De súbito, saltó de la cama, desnuda, para golpear el rostro de su hermano menor con la mano extendida. Aun así, el niño siguió riendo. La mujer se paralizó, y fue el hombre quien llegó hasta ellos, asestando un puñetazo en la cara de Cristóbal: el niño cayó al piso; de su nariz rota comenzaron a nacer riachuelos de sangre. Él continuaba riendo, aullando, manchando sus dientes con mocos rojos, mirando a Adán y a Eva, desesperados por perder su único refugio: un tosco paraíso construido por los besos en común. La mujer, inundada por una furia que antecedía la vida en la tierra, se lanzó al cuerpo del pequeño: golpeó, arañó y mancilló la carne. —¿Quién eres? —chillaba— ¿Quién eres?
Cristóbal recibía la violencia con cara de pura felicidad. Delirantes, los amantes de barro necesitaban callar esa risa dolorosa que los condenaba hacia una tierra desconocida en donde no podrían ser inocentes de nuevo.

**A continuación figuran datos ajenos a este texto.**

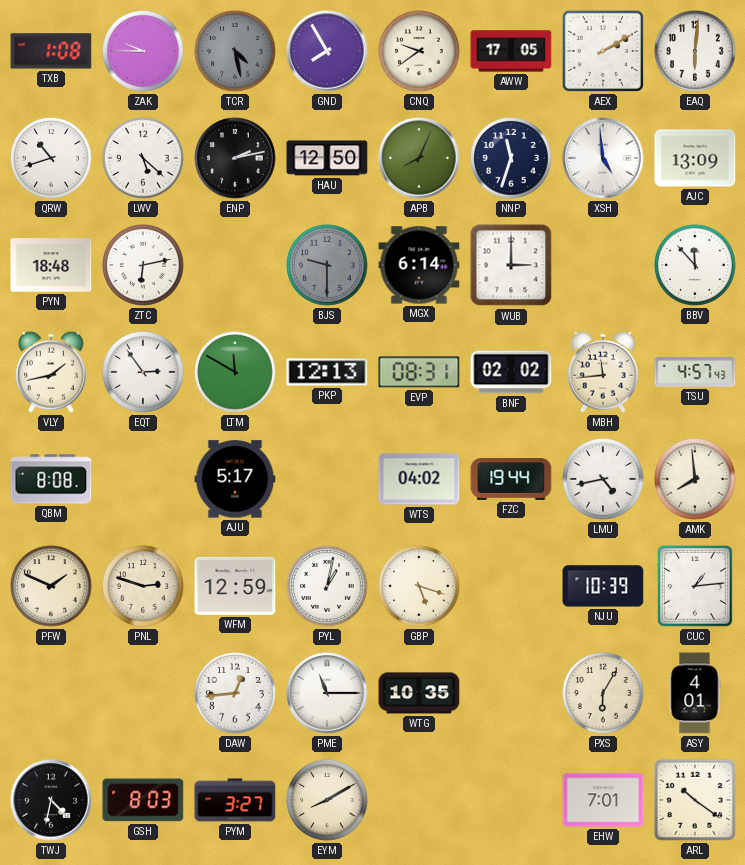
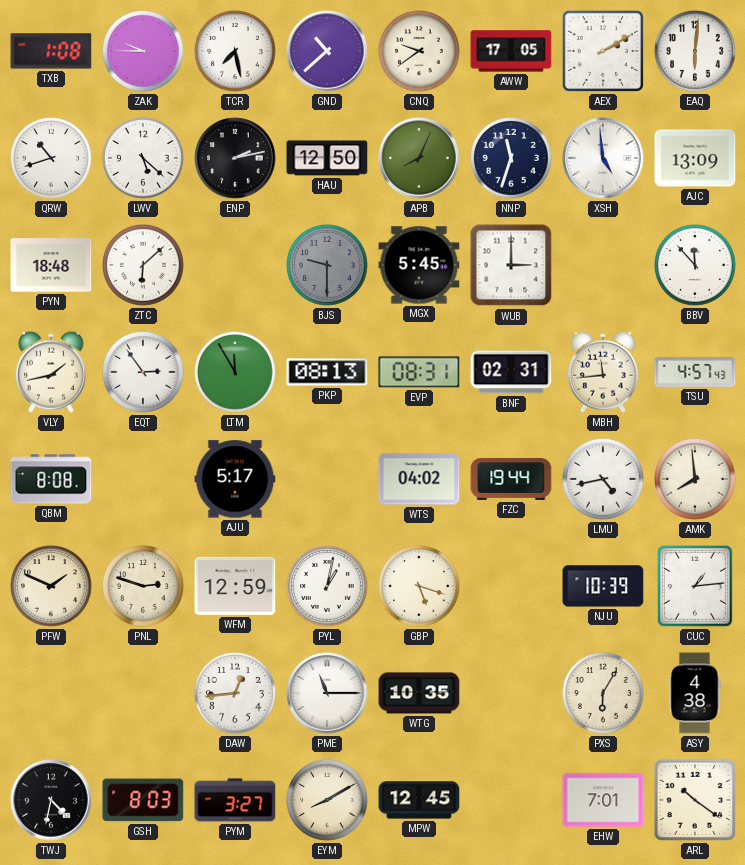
TCR: 4:28 -> 7:28
TCR dial: grey -> white
GND: 7:55 -> 10:38
ZTC: 6:13 -> 6:08
MGX: 6:14 -> 5:45
LTM: 11:50 -> 11:55
PKP: 12:13 -> 08:13
BNF: 02:02 -> 02:31
ASY: 4:01 -> 4:38
MPW: none -> 12:45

Quebraron sus dientes, le arrancaron el cuero cabelludo, sacaron uno de sus ojos; pero incluso cuando el hombre usó toda su fuerza para desencajar la infantil mandíbula, el testigo siguió riendo. Ellos gemían, ya no poseídos por la vehemencia de inundarse, sino por la desesperación. Eran incapaces de comprender que la risa no se iría, que en cualquier lugar serían descubiertos por el niño, que siempre hay alguien observando.
Aun cuando Cristóbal era una bolsa de carne irreconocible y palpitante tendida sobre el piso de la habitación, ellos continuaban escuchando la gran carcajada, sintiendo cómo dos ojos terribles examinaban cada parte de su piel…
Al alba, todavía lloraban en torno al cadáver del observador. Pero a medida que el sol comenzaba a ascender, fueron sintiéndose liberados. No pudieron contener una sonrisa, manchada por las lágrimas y la sangre del que fue un niño: era como si a través de ese sacrificio todos sus pecados estuviesen perdonados.